Queridas, Histéricas e Pedradas - Política e Suspensórios

Há dois séculos, o psiquiatra Cesare Lombroso, em A Mulher Delinquente, a Prostituta e a Mulher Normal, relacionou o motivo da maioria dos crimes com a paixão feminina incontrolável, em consonância com o pensamento de Max Nordau, que, em Degeneração, de 1892 – apoiando-se nos estudos de Herbert Spencer, Charles Darwin e Maudsley –, considerava as mulheres como mais propensas ao esgotamento mental e perda de autocontrolo moral, ao irracional e à histeria.

A pouca estabilidade emocional da mulher, defendida por Spencer e Darwin, serve de justificação aos cientistas da época para a ideia da existência de uma relação estreita entre a psique feminina e os distúrbios mentais, histéricos, revelados por sintomas clínicos.

Daí que a histeria seria um estado “natural” da mulher, como muitos defenderam, inclusive Miguel Bombarda. Baseando-se na ideia da degeneração feminina, o médico tinha como ridícula qualquer tentativa de independência da mulher e da sua elevação até ao homem. A instrução e emancipação femininas teriam como consequência a sua esterilidade e afetariam a evolução, pela falência da sua função social – a reprodutora.

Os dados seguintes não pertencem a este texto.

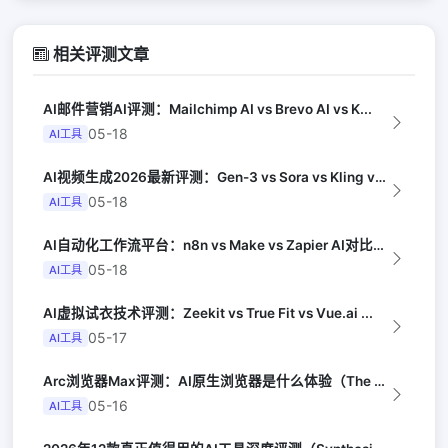
相关评测文章
AI邮件营销AI评测：Mailchimp AI vs Brevo AI vs K...
05-18
AI工具
AI视频生成2026最新评测：Gen-3 vs Sora vs Kling vs...
05-18
AI工具
AI自动化工作流平台：n8n vs Make vs Zapier AI对比（Au...
05-18
AI工具
AI虚拟试衣技术评测：Zeekit vs True Fit vs Vue.ai ...
05-17
AI工具
Arc浏览器Max评测：AI原生浏览器是什么体验（The Verge）
05-16
AI工具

Também Nietzsche, em Ecce Homo (1888), crê estar subjacente nas “belas almas”, como as designa, uma forma de degenerescência, que define como mal-estar fisiológico, sendo a luta pela emancipação e por direitos iguais (que ganhava força na época) um sintoma dessa enfermidade. Sim, porque esta luta revelava para os homens do XIX o espírito vingativo da mulher a querer ganhar, como num título de um livro inglês do século XVIII, a “bloody battle” pelo uso das calças, isto é, do poder. A ideia era repetir a proeza de Petrúquio e domar, amansando-a, a esposa Catarina, como na famosa peça de Shakespeare.

Passado? Não. Os estereótipos e clichés do discurso masculino sobre as mulheres repetem-se quando menos se espera, principalmente quando a posse das calças é ameaçada. A política, espelho do melhor e do pior da sociedade, é a prova disso. Um mundo em que as mulheres têm vindo a abrir espaço por quotas (num mundo ideal, a meritocracia devia imperar, mas a julgar pelo número de mulheres nos cargos mais importantes durante as últimas décadas, se fosse pelo mérito, poder-se-ia concluir que não chegam lá porque são destituídas de inteligência) é ainda pleno de obstáculos, porque é o lugar das calças. Isso nota-se na linguagem usada e no seu impacto na comunicação.

Certos homens, mais zelosos em manter a peça de roupa no lugar, adotam expedientes como chamar as deputadas em plena Assembleia de “queridas”, nomeá-las apenas pelo nome próprio (“Ó Sra. Deputada Hermengarda!” seguido de olhar paternalista-pândego) e reservando o sobrenome para os colegas, ou, como Berlusconi, definir a competência pelo aspeto físico (à Boschi, do PD, explicou que devia ser da direita, porque era muito bonita, e na esquerda só há feias, como se sabe).

Do século XIX, com a cabeça cheia do Lombroso e dos outros todos, aflito por perder as calças, André Ventura encontrou nos suspensórios verbais a metáfora dos seus medos – Ana Gomes é histérica e cigana, Marisa Matias é a candidata marijuana. Há mais uns pré-candidatos à Presidência, mas sendo um homem rijo, de têmpera antiga, preferiu atacar as mulheres. Provavelmente com medo da degenerescência da raça e da mensagem perniciosa que se possa passar às meninas mais corajosas que no futuro queiram ser políticas. Ou, então, receoso que os seus suspensórios cedam.